I currently use the San Fran heavily pretty much from the moment I wake, til the moment I sleep and only really have to top the charge up in the evening if I've been using the wifi or GPS excessively. I have all the programs you've listed above open permanently apart from spotify, I don't really use the phone for listening to music, I have a separate 4gb mp3 player for that which holds more than the San Fran with the stock sd card. Maybe that is what is causing the battery drain, have you checked by using the "spare parts" app ?


----------



## Idaho (Apr 6, 2011)

Smartphone battery life is a major pain until your expectations change and you get used to charging daily. It does feel like a bit of a chore though.


----------



## bi0boy (Apr 6, 2011)

It's not hard to charge a phone every day. It's not like you need to do it manually.

Do people really not spend any time near a power point for a couple of hours in a 24 hour period, even when asleep?

If you're going away from home I'd have thought it would make sense to take a charger anyway, even if you phone battery normally lasts a week.


----------



## skyscraper101 (Apr 7, 2011)

RaverDrew said:


> I think a lot depends on the ROM you use skyscraper101, did you say you were using Japanese Jellyfish before ? I always found it shite for battery life.
> 
> I currently use the San Fran heavily pretty much from the moment I wake, til the moment I sleep and only really have to top the charge up in the evening if I've been using the wifi or GPS excessively. I have all the programs you've listed above open permanently apart from spotify, I don't really use the phone for listening to music, I have a separate 4gb mp3 player for that which holds more than the San Fran with the stock sd card. Maybe that is what is causing the battery drain, have you checked by using the "spare parts" app ?

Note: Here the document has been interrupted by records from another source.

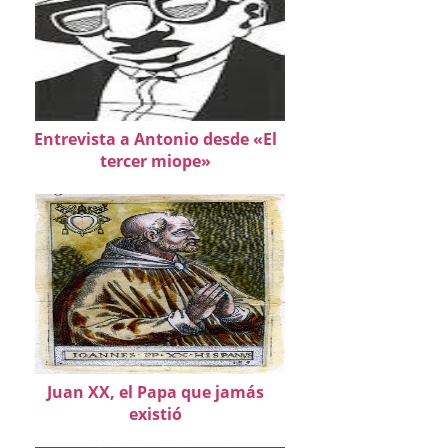
Entrevista a Antonio desde «El
tercer miope»
Juan XX, el Papa que jamás
existió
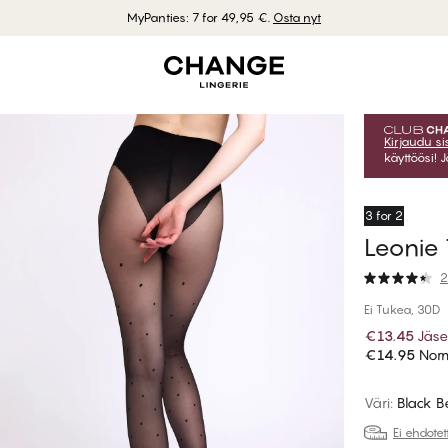
MyPanties: 7 for 49,95 €.
Osta nyt
Kirjaudu s
käyttöösi! 
3 for 2
Leonie 
2
Ei Tukea, 30D
€13.45
Jäse
€14.95
Norm
Väri
:
Black B
Ei ehdote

Yeah not running spotify seems to help a bit. It's a shame because I was very excited about unlimited data + spotify for the first couple of weeks of getting this phone but drain on battery combined with ridiculously quiet sound from the san fran (and still no fix has worked despite several attemps). I've gone back to using my iPod classic which has twice the volume.


----------



## Idaho (Apr 7, 2011)

bi0boy said:


> It's not hard to charge a phone every day. It's not like you need to do it manually.
> 
> Do people really not spend any time near a power point for a couple of hours in a 24 hour period, even when asleep?
> 
> If you're going away from home I'd have thought it would make sense to take a charger anyway, even if you phone battery normally lasts a week.


 
It's not hard. But it's an extra consideration. If I am away for a night, I have to take a charger. If I am away abroad for the night I have to take a charger and adapter. I'm not saying it's a big deal. Just an additional chore. Each night I have to remember to plug it in. It does make it more like a pet than a device.


----------



## London_Calling (Apr 7, 2011)

Someone suggested getting a second battery for the SF for about £15 on ebay - just an idea.


----------